Managing your finances the way grandma did could help you save big time.
Technology has made it easier than ever to pay our bills, transfer cash and check how much (or how little) is in the bank, but when it comes to saving money, we’re pretty much on our own.
If you need help to set aside a stash of cash for a rainy day, perhaps it’s time to go back to basics and adopt some of grandma’s pennypinching techniques.
Here’s a popular life hack from back in the day: withdraw the amount you intend to spend for the whole month, and split the cash into envelopes labelled with categories like transport, housing goods, entertainment, rent, utilities and clothing. When one envelope is empty, stop spending on that section.

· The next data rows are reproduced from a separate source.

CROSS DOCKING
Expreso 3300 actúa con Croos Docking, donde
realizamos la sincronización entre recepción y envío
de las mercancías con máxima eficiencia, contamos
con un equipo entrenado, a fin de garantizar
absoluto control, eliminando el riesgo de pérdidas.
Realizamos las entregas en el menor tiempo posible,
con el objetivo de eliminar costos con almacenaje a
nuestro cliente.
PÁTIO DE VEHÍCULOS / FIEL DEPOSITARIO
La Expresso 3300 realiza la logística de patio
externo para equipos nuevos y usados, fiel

While it may sound almost primitive, this method works because it helps you to be mindful of your spending habits, since you’ll be reminded of how much you have left each time you reach for the envelope. You don’t have to use this method forever – just till you’re confident about your budgeting abilities.
Cold hard cash
When you spend cash, you immediately feel the pinch because you have less of it in your wallet. With credit cards, you won’t see the results of your spending until it’s the end of the month. So it’s no surprise that according to the 2001 study “Always Leave Home Without It”, we are willing to pay up to twice as much for an item when paying with a card instead of cash. While credit cards may be convenient to use and may offer attractive benefits, you might want to seriously consider going cash-only as the old school method could possibly help you save twice as much.
“It helps you to be mindful of your spending habits, since you’ll be reminded of how much you have left each time you reach for the envelope.”

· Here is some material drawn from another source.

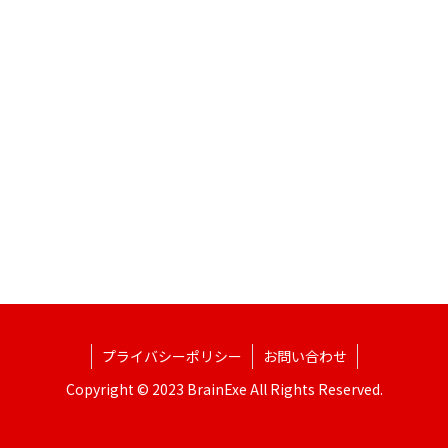
プライバシーポリシー
お問い合わせ
Copyright © 2023 BrainExe All Rights Reserved.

Before the age of apps, people used to keep track of their expenses with good ol’ pen and paper. Do the same by keeping receipts of everything you buy and, at the end of each night, jot down your daily expenditure the old-fashioned way. Why not just use an app, you ask? Besides the fact that your phone would probably be more of a distraction, writing burns through your consciousness and prompts you to reflect on your spending – it’s hard to ignore those $15 lunches if you have to face up to them every so often.